* _EXERCISE INSTRUCTIONS_
Give again, word for word, each line below starting at the one that contains "Cookie Policy (217, 1988)" and ending at the one that contains "Show details (267, 1148)".

* _SOURCE INFORMATION_
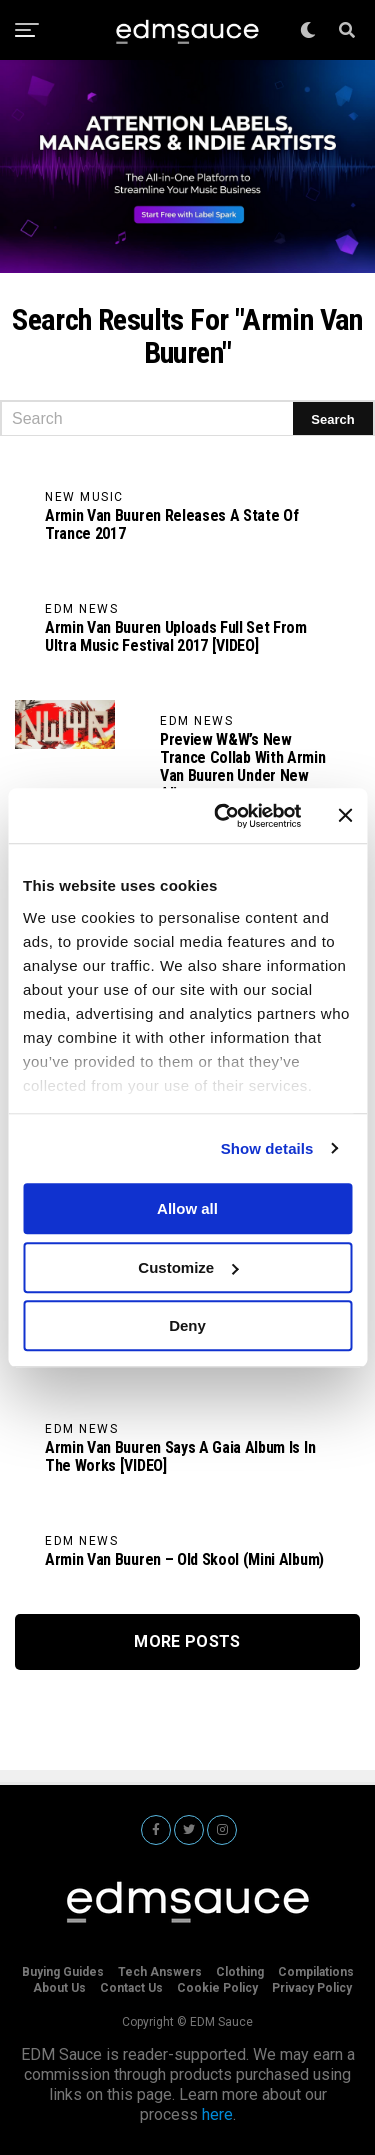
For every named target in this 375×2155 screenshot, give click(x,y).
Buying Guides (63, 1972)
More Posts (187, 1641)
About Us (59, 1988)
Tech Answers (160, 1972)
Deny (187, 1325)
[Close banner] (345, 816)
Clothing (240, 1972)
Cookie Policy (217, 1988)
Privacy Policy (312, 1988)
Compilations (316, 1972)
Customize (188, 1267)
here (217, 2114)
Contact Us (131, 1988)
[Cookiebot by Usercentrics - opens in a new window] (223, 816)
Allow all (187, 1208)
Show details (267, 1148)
--
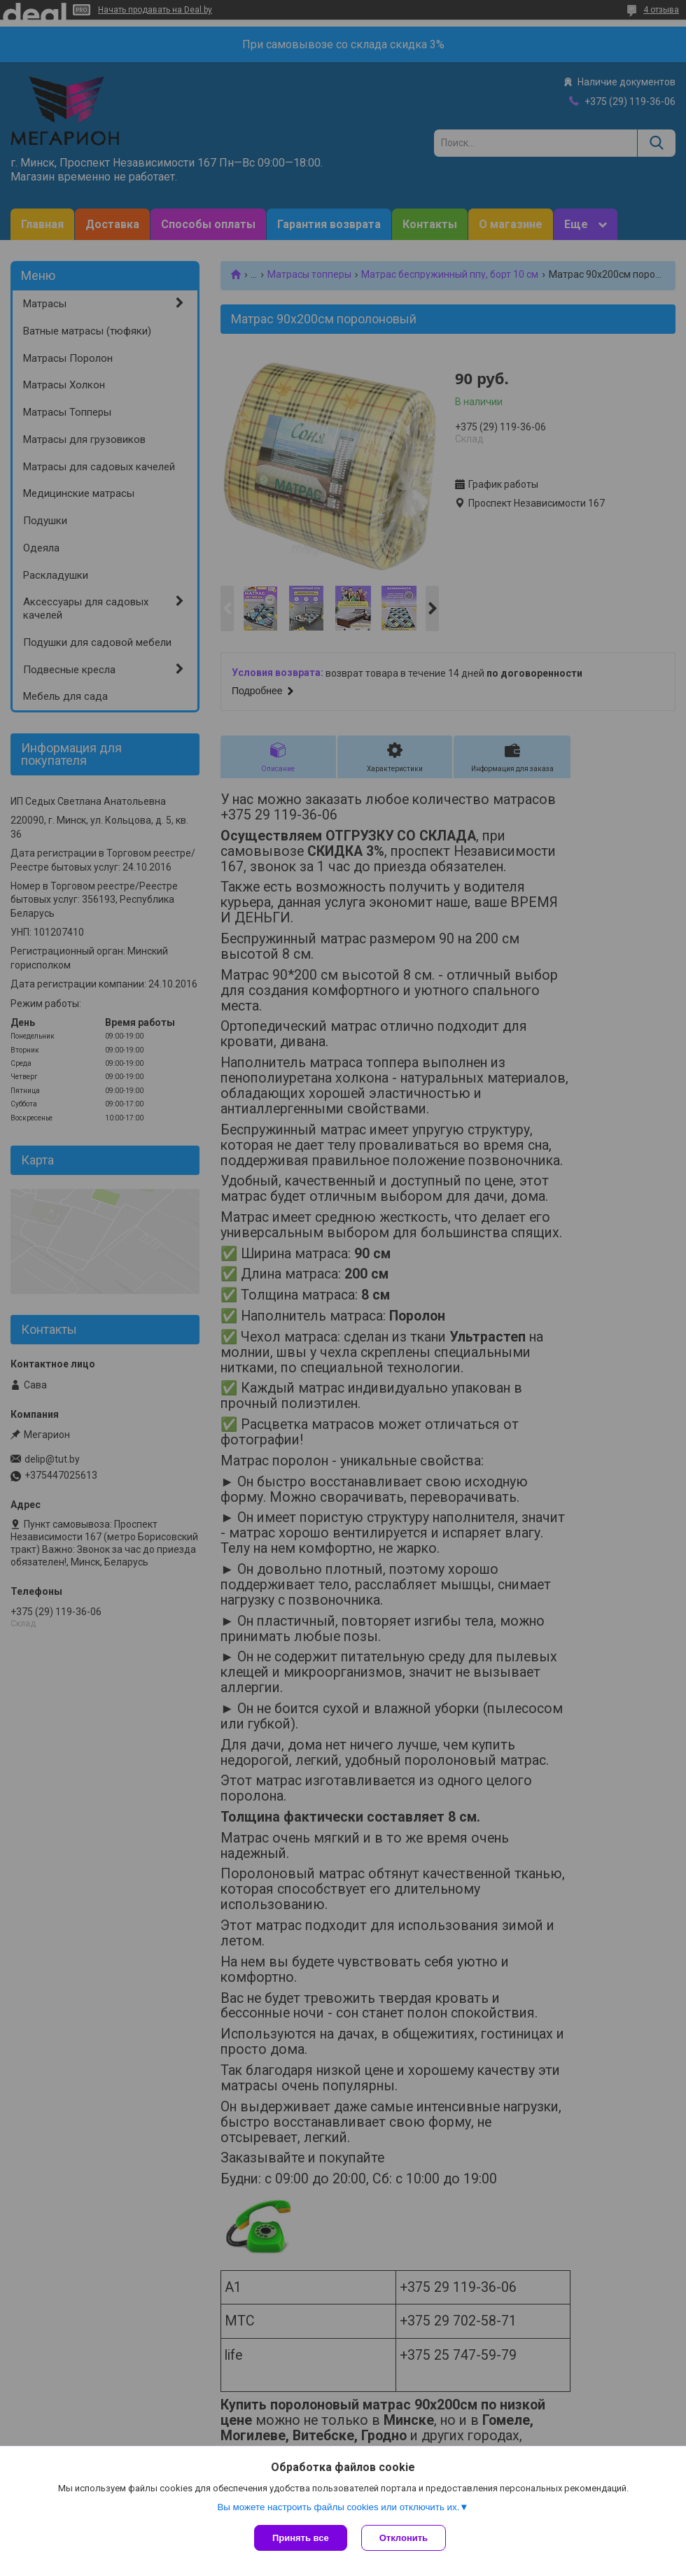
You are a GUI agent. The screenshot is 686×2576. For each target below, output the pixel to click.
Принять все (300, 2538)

* _EXERCISE RESULT_
Cookie Policy (217, 1988)
Privacy Policy (312, 1988)
Compilations (316, 1972)
Customize (188, 1267)
here (217, 2114)
Contact Us (131, 1988)
[Cookiebot by Usercentrics - opens in a new window] (223, 816)
Allow all (187, 1208)
Show details (267, 1148)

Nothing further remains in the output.